TRIGGER WARNING: Sexual abuse, paedophilia
THE PLOT: ‘My Dark Vanessa’ by Kate Elizabeth Russell is about a fifteen-year-old girl who falls in love with her teacher. Structured as a dual timeline, the book goes back and forth between the early 2000’s – depicting how the relationship between Vanessa and her teacher developed – and 2017, where Vanessa is being pressured to expose the relationship against a backdrop of the ‘Me Too’ movement. As other women come forward and claim they were also abused by this teacher, Vanessa maintains that her relationship with him was different because they were in love. It was love. Wasn’t it?
RATING: Wow. I feel like this book sucker-punched me. It is extremely visceral, packed with the type of atmosphere and emotion that makes you want to scream. Finishing this book, I’m left bereft…? Alone? I feel like I read this book too quickly, too intensely. I shouldn’t have allowed it to get under my skin but, surely, it must get under the skin of all its readers. It is well-structured and well-paced, with brilliant writing and complex – truly the MOST complex – characters. It’s about hebephilia, consent, sexual abuse, manipulation, narcissistic abuse, rape, and overall it’s about how women must present as the perfect victim. It is a stunning, blistering debut, and I mean that literally. I feel wounded and burst open. But I have to give it five stars because how could I not?
GOOD BITS: This book is an example of how every choice a writer makes can come together and create something akin to perfection (in terms of form). It’s an important theme that’s expressed in such a nuanced way through imperfect characters and a plot structure that allows for a lot of curiosity and ambiguity.

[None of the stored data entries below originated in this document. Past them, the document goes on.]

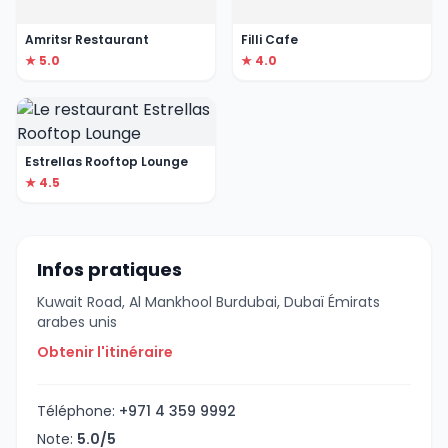
Amritsr Restaurant
Filli Cafe
★ 5.0
★ 4.0
Estrellas Rooftop Lounge
★ 4.5
Infos pratiques
Kuwait Road, Al Mankhool Burdubai, Dubaï Émirats
arabes unis
Obtenir l'itinéraire
Téléphone:
+971 4 359 9992
Note:
5.0/5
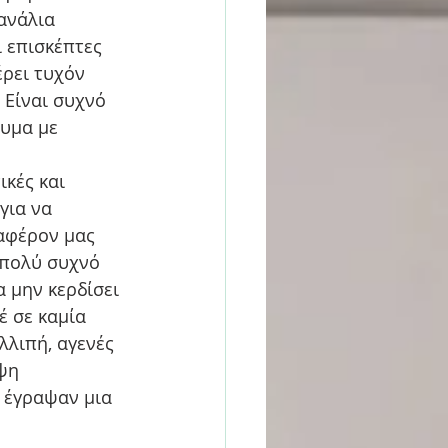
ανάλια 
 επισκέπτες 
ρει τυχόν 
Είναι συχνό 
λυμα με 
κές και 
για να 
αφέρον μας 
 πολύ συχνό 
 μην κερδίσει 
έ σε καμία 
λλιπή, αγενές 
ψη 
 έγραψαν μια 
 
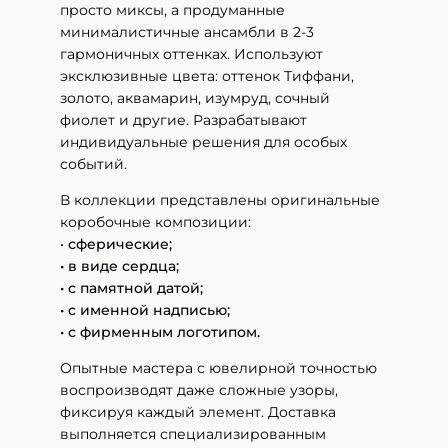
просто миксы, а продуманные
минималистичные ансамбли в 2-3
гармоничных оттенках. Используют
эксклюзивные цвета: оттенок Тиффани,
золото, аквамарин, изумруд, сочный
фиолет и другие. Разрабатывают
индивидуальные решения для особых
событий.
В коллекции представлены оригинальные
коробочные композиции:
•
сферические;
• в виде сердца;
• с памятной датой;
• с именной надписью;
• с фирменным логотипом.
Опытные мастера с ювелирной точностью
воспроизводят даже сложные узоры,
фиксируя каждый элемент. Доставка
выполняется специализированным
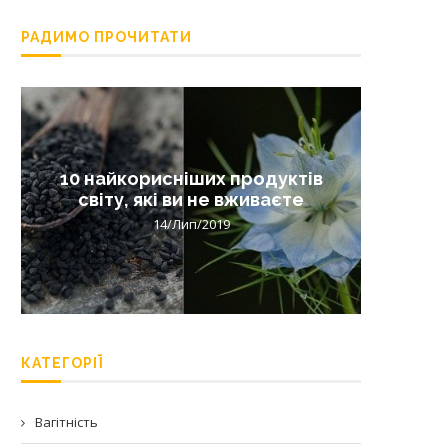
РАДИМО ПРОЧИТАТИ
10 найкорисніших продуктів
Лишай 
світу, які ви не вживаєте
14/Лип/2019
КАТЕГОРІЇ
Вагітність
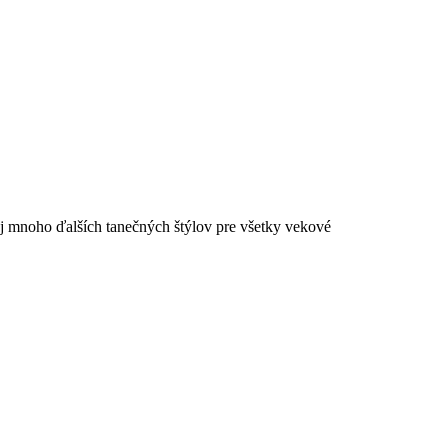
aj mnoho ďalších tanečných štýlov pre všetky vekové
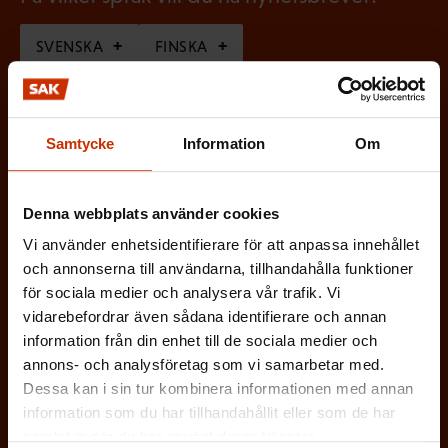
SVENSKA
FINSKA
(
Jag godkänner att mina uppgifter sparas och
Samtycke
Information
Om
O
behandlas i enlighet med
b
dataskyddsbeskrivningen för
FFC:s
l
Denna webbplats använder cookies
kommunikationsregister
*
i
Vi använder enhetsidentifierare för att anpassa innehållet
g
och annonserna till användarna, tillhandahålla funktioner
a
för sociala medier och analysera vår trafik. Vi
t
vidarebefordrar även sådana identifierare och annan
information från din enhet till de sociala medier och
o
annons- och analysföretag som vi samarbetar med.
r
Dessa kan i sin tur kombinera informationen med annan
i
information som du har tillhandahållit eller som de har
s
samlat in när du har använt deras tjänster.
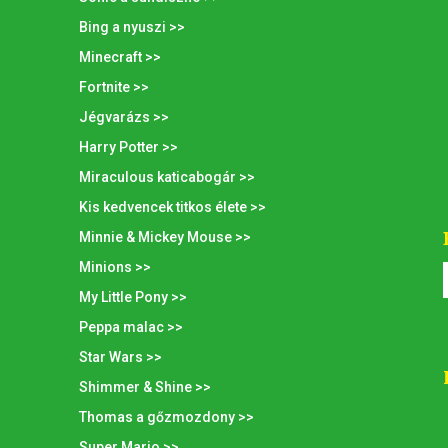
Bing a nyuszi >>
Minecraft >>
Fortnite >>
Jégvarázs >>
Harry Potter >>
Miraculous katicabogár >>
Kis kedvencek titkos élete >>
Minnie & Mickey Mouse >>
Minions >>
My Little Pony >>
Peppa malac >>
Star Wars >>
Shimmer & Shine >>
Thomas a gőzmozdony >>
Super Mario >>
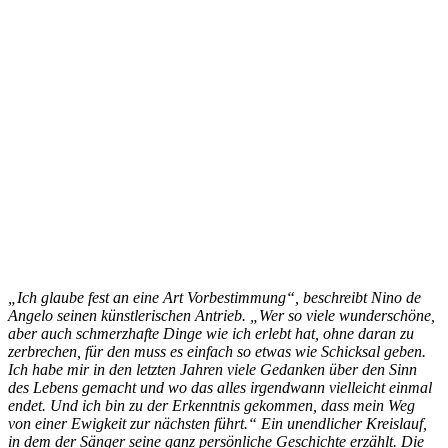
„Ich glaube fest an eine Art Vorbestimmung“, beschreibt Nino de
Angelo seinen künstlerischen Antrieb. „Wer so viele wunderschöne,
aber auch schmerzhafte Dinge wie ich erlebt hat, ohne daran zu
zerbrechen, für den muss es einfach so etwas wie Schicksal geben.
Ich habe mir in den letzten Jahren viele Gedanken über den Sinn
des Lebens gemacht und wo das alles irgendwann vielleicht einmal
endet. Und ich bin zu der Erkenntnis gekommen, dass mein Weg
von einer Ewigkeit zur nächsten führt.“ Ein unendlicher Kreislauf,
in dem der Sänger seine ganz persönliche Geschichte erzählt. Die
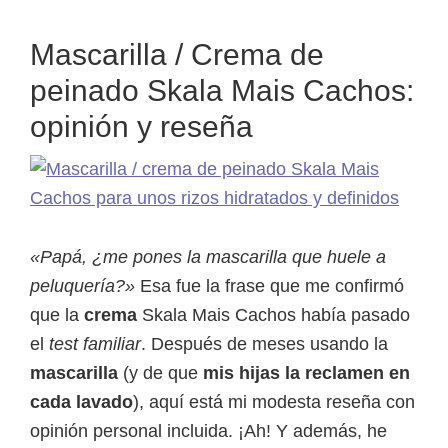
Mascarilla / Crema de
peinado Skala Mais Cachos:
opinión y reseña
«Papá, ¿me pones la mascarilla que huele a
peluquería?»
Esa fue la frase que me confirmó
que la
crema
Skala Mais Cachos había pasado
el
test familiar
. Después de meses usando la
mascarilla
(y de que
mis hijas la reclamen en
cada lavado
), aquí está mi modesta reseña con
opinión personal incluida. ¡Ah! Y además, he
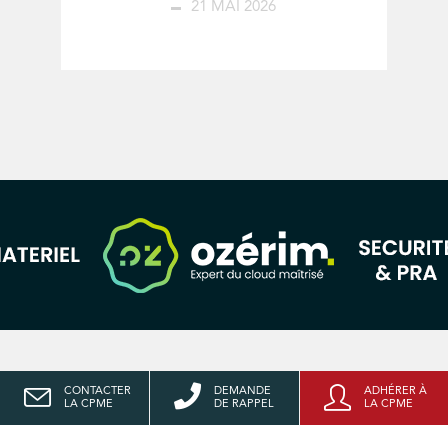
21 MAI 2026
CONTACTER
DEMANDE
ADHÉRER À
LA CPME
DE RAPPEL
LA CPME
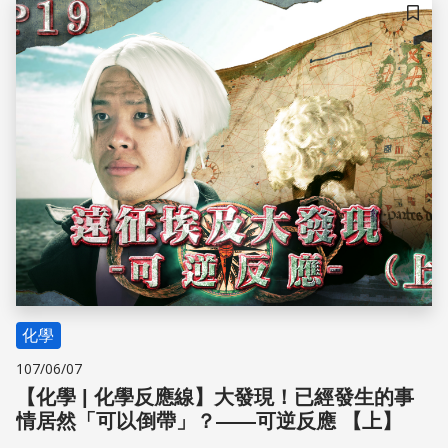
儲存
化學
107/06/07
【化學 | 化學反應線】大發現！已經發生的事
情居然「可以倒帶」？——可逆反應 【上】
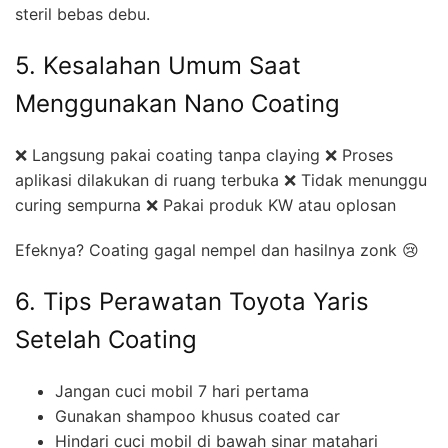
steril bebas debu.
5. Kesalahan Umum Saat
Menggunakan Nano Coating
❌ Langsung pakai coating tanpa claying ❌ Proses
aplikasi dilakukan di ruang terbuka ❌ Tidak menunggu
curing sempurna ❌ Pakai produk KW atau oplosan
Efeknya? Coating gagal nempel dan hasilnya zonk 😢
6. Tips Perawatan Toyota Yaris
Setelah Coating
Jangan cuci mobil 7 hari pertama
Gunakan shampoo khusus coated car
Hindari cuci mobil di bawah sinar matahari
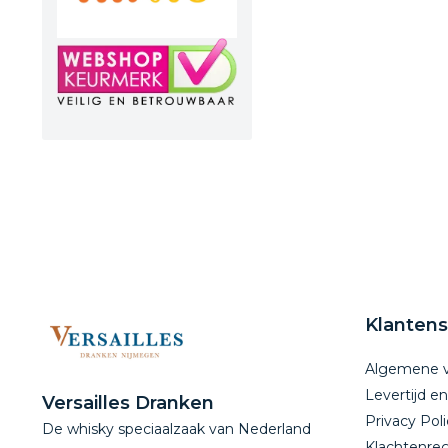
Klantens
Algemene 
Levertijd e
Versailles Dranken
Privacy Poli
De whisky speciaalzaak van Nederland
Klachtenreg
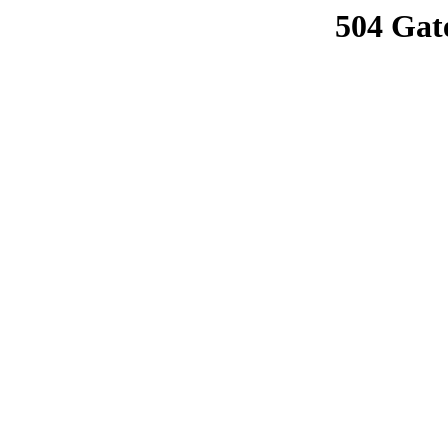
504 Gat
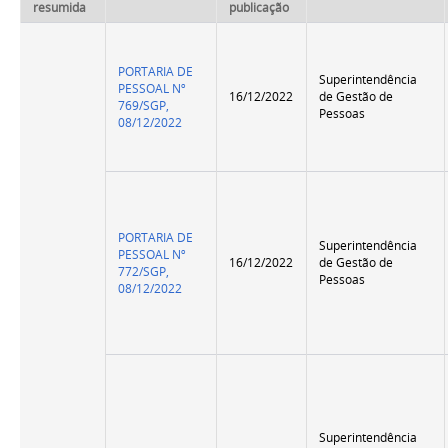
resumida
publicação
PORTARIA DE
Superintendência
PESSOAL Nº
16/12/2022
de Gestão de
769/SGP,
Pessoas
08/12/2022
PORTARIA DE
Superintendência
PESSOAL Nº
16/12/2022
de Gestão de
772/SGP,
Pessoas
08/12/2022
Superintendência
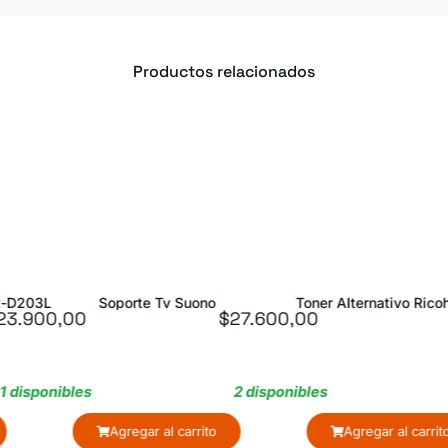
Productos relacionados
Tv Suono
Toner Alternativo Ricoh 3710
Toner Alterna
$
27.600,00
$
8.500,00
2 disponibles
169 disponibles
al carrito
Agregar al carrito
Agre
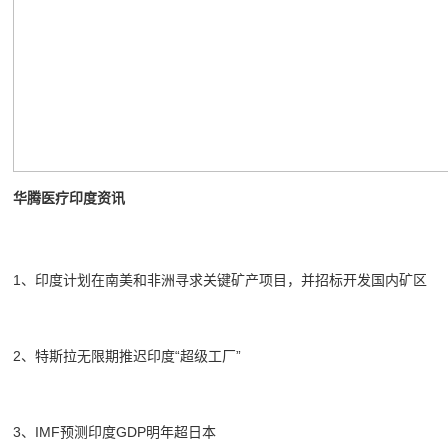
华腾医疗印度资讯
1、印度计划在南美和非洲寻求关键矿产项目，并招标开发国内矿区
2、特斯拉无限期推迟印度“超级工厂”
3、IMF预测印度GDP明年超日本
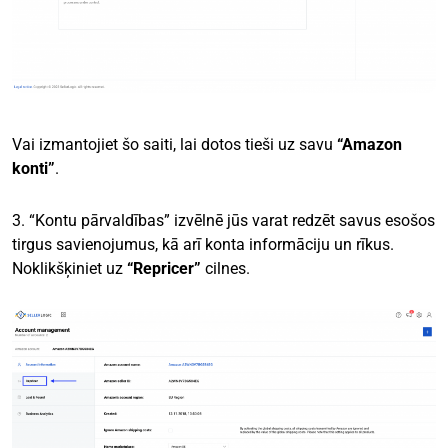
Vai izmantojiet šo saiti, lai dotos tieši uz savu
“Amazon
konti”
.
3. “Kontu pārvaldības” izvēlnē jūs varat redzēt savus esošos
tirgus savienojumus, kā arī konta informāciju un rīkus.
Noklikšķiniet uz
“Repricer”
cilnes.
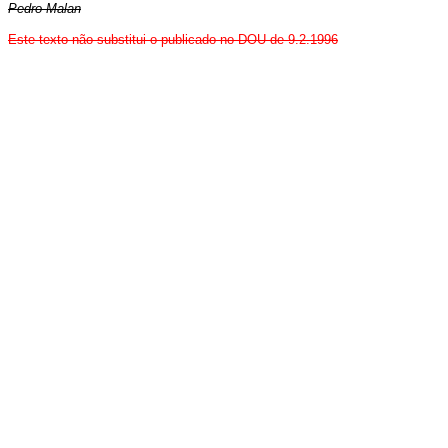
Pedro Malan
Este texto não substitui o publicado no DOU de 9.2.1996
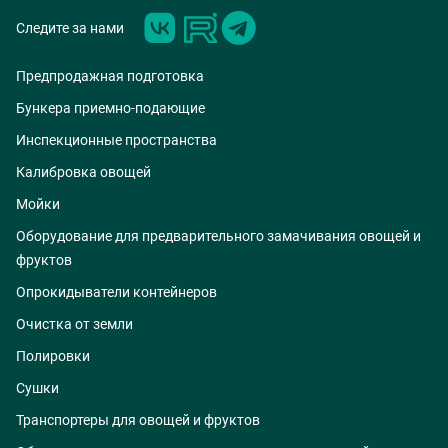
Следите за нами
Предпродажная подготовка
Бункера приемно-подающие
Инспекционные пространства
Калибровка овощей
Мойки
Оборудование для предварительного замачивания овощей и
фруктов
Опрокидыватели контейнеров
Очистка от земли
Полировки
Сушки
Транспортеры для овощей и фруктов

I don’t think this book would have been so impactful if it was a linear narrative. The direct, continual contrast between fifteen-year-old and thirty-year-old Vanessa shows the impact of abuse (as opposed to telling the reader a moralistic sermon on the potential impacts of abuse).
NOT SO GOOD BITS: There were times when Vanessa started to annoy me, but I’m not complaining because that’s sort of the point of the book. She’s not a perfect victim. In part, she’s imperfect because her abuser convinced her that she’s bad, dark and twisted. But, I can’t lie, there were times when I wanted to tell her to get a bloody grip. And that’s the beauty of this story. It demonstrates that there is no textbook, perfect abuse and even annoying victims are still victims. Reading this at the same time as the Depp-Heard verdict was very powerful and emotional for me.
OVERALL: I’d recommend this book to lovers of ‘Almost Love’ by Louise O’Neill (plot), ‘Thin Girls’ by Diana Clarke (atmosphere) and ‘Three Women’ by Lisa Taddeo (theme). The book is based on Lolita and this feels like essential reading for fans of Nabokov. However, I warn you, please do not read this book lightly. I am someone who loves dark books and this was a lot, even for me. But, please do read it when you feel able as it’s a powerful, necessary novel.